» Try it: Leaving out the pictures, write the following records exactly as they read.

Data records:

========================

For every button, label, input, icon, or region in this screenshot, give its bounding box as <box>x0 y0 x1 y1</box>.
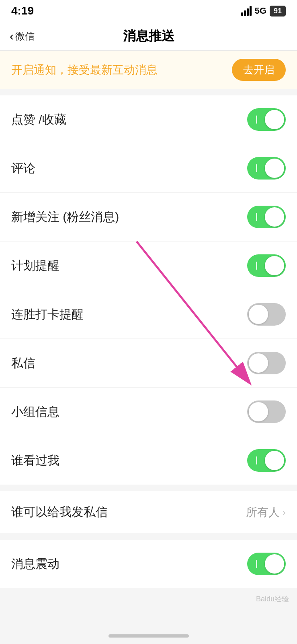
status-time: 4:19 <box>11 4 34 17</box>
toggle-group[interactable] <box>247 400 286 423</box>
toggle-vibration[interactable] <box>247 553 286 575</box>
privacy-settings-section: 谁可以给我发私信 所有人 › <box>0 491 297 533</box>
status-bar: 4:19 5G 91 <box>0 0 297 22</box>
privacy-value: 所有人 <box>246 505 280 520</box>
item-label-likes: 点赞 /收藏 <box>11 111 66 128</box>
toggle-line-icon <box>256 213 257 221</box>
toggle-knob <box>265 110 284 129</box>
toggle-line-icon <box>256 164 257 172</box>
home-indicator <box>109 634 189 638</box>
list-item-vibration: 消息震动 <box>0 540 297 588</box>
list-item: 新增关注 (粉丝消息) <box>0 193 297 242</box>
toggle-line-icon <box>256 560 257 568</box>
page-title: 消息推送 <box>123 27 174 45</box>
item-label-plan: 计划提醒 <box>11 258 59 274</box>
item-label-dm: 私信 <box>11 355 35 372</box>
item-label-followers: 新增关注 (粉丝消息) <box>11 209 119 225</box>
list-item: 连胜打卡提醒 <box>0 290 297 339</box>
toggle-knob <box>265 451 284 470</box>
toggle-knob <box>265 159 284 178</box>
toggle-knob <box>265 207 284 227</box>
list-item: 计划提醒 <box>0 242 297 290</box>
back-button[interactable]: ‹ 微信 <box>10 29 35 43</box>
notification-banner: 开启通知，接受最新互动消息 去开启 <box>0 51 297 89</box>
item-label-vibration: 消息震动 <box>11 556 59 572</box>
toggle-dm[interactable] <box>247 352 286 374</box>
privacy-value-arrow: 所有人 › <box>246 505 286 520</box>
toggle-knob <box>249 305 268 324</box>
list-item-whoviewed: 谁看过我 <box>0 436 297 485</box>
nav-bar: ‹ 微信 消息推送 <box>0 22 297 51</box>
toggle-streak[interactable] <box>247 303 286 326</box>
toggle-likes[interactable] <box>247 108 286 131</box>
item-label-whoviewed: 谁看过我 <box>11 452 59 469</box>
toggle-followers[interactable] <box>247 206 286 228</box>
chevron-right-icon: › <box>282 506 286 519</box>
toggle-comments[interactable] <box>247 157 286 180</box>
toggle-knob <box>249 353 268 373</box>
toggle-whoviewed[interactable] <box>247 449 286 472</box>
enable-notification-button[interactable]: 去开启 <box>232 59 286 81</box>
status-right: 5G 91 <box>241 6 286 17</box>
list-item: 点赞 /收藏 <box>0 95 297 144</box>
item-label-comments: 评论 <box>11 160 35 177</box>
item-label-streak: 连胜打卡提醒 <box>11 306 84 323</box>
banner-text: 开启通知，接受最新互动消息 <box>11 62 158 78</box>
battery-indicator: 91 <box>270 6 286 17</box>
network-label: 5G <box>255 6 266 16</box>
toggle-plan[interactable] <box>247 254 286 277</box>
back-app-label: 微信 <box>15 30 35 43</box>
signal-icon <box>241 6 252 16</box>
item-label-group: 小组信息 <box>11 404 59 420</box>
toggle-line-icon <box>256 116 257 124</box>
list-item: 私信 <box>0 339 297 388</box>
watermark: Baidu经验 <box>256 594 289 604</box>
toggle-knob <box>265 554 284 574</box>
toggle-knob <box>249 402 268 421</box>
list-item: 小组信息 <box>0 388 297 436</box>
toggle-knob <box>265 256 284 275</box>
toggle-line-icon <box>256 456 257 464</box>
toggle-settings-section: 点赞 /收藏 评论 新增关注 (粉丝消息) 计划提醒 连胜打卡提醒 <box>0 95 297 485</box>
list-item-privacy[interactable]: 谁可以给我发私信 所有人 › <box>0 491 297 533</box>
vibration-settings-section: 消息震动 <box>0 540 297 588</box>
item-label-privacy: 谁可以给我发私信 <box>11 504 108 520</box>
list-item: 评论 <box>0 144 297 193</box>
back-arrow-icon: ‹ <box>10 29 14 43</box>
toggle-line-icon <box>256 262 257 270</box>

========================

» Completed task:
For every button, label, input, icon, or region in this screenshot, give its bounding box as <box>x0 y0 x1 y1</box>.
status-time: 4:19 <box>11 4 34 17</box>
toggle-group[interactable] <box>247 400 286 423</box>
toggle-vibration[interactable] <box>247 553 286 575</box>
privacy-settings-section: 谁可以给我发私信 所有人 › <box>0 491 297 533</box>
status-bar: 4:19 5G 91 <box>0 0 297 22</box>
privacy-value: 所有人 <box>246 505 280 520</box>
item-label-likes: 点赞 /收藏 <box>11 111 66 128</box>
toggle-line-icon <box>256 213 257 221</box>
toggle-knob <box>265 110 284 129</box>
toggle-line-icon <box>256 164 257 172</box>
home-indicator <box>109 634 189 638</box>
list-item-vibration: 消息震动 <box>0 540 297 588</box>
list-item: 新增关注 (粉丝消息) <box>0 193 297 242</box>
toggle-line-icon <box>256 560 257 568</box>
page-title: 消息推送 <box>123 27 174 45</box>
item-label-plan: 计划提醒 <box>11 258 59 274</box>
item-label-dm: 私信 <box>11 355 35 372</box>
item-label-followers: 新增关注 (粉丝消息) <box>11 209 119 225</box>
list-item: 连胜打卡提醒 <box>0 290 297 339</box>
toggle-knob <box>265 451 284 470</box>
toggle-knob <box>265 159 284 178</box>
toggle-knob <box>265 207 284 227</box>
list-item: 计划提醒 <box>0 242 297 290</box>
back-button[interactable]: ‹ 微信 <box>10 29 35 43</box>
notification-banner: 开启通知，接受最新互动消息 去开启 <box>0 51 297 89</box>
item-label-vibration: 消息震动 <box>11 556 59 572</box>
toggle-dm[interactable] <box>247 352 286 374</box>
privacy-value-arrow: 所有人 › <box>246 505 286 520</box>
toggle-knob <box>249 305 268 324</box>
list-item-whoviewed: 谁看过我 <box>0 436 297 485</box>
nav-bar: ‹ 微信 消息推送 <box>0 22 297 51</box>
toggle-streak[interactable] <box>247 303 286 326</box>
toggle-likes[interactable] <box>247 108 286 131</box>
item-label-whoviewed: 谁看过我 <box>11 452 59 469</box>
toggle-followers[interactable] <box>247 206 286 228</box>
chevron-right-icon: › <box>282 506 286 519</box>
toggle-comments[interactable] <box>247 157 286 180</box>
toggle-knob <box>249 353 268 373</box>
toggle-whoviewed[interactable] <box>247 449 286 472</box>
enable-notification-button[interactable]: 去开启 <box>232 59 286 81</box>
status-right: 5G 91 <box>241 6 286 17</box>
list-item: 点赞 /收藏 <box>0 95 297 144</box>
item-label-comments: 评论 <box>11 160 35 177</box>
item-label-streak: 连胜打卡提醒 <box>11 306 84 323</box>
banner-text: 开启通知，接受最新互动消息 <box>11 62 158 78</box>
battery-indicator: 91 <box>270 6 286 17</box>
network-label: 5G <box>255 6 266 16</box>
toggle-plan[interactable] <box>247 254 286 277</box>
back-app-label: 微信 <box>15 30 35 43</box>
signal-icon <box>241 6 252 16</box>
item-label-group: 小组信息 <box>11 404 59 420</box>
toggle-line-icon <box>256 116 257 124</box>
list-item: 私信 <box>0 339 297 388</box>
watermark: Baidu经验 <box>256 594 289 604</box>
toggle-knob <box>265 554 284 574</box>
toggle-knob <box>249 402 268 421</box>
list-item: 小组信息 <box>0 388 297 436</box>
toggle-knob <box>265 256 284 275</box>
toggle-line-icon <box>256 456 257 464</box>
toggle-settings-section: 点赞 /收藏 评论 新增关注 (粉丝消息) 计划提醒 连胜打卡提醒 <box>0 95 297 485</box>
list-item-privacy[interactable]: 谁可以给我发私信 所有人 › <box>0 491 297 533</box>
vibration-settings-section: 消息震动 <box>0 540 297 588</box>
item-label-privacy: 谁可以给我发私信 <box>11 504 108 520</box>
list-item: 评论 <box>0 144 297 193</box>
back-arrow-icon: ‹ <box>10 29 14 43</box>
toggle-line-icon <box>256 262 257 270</box>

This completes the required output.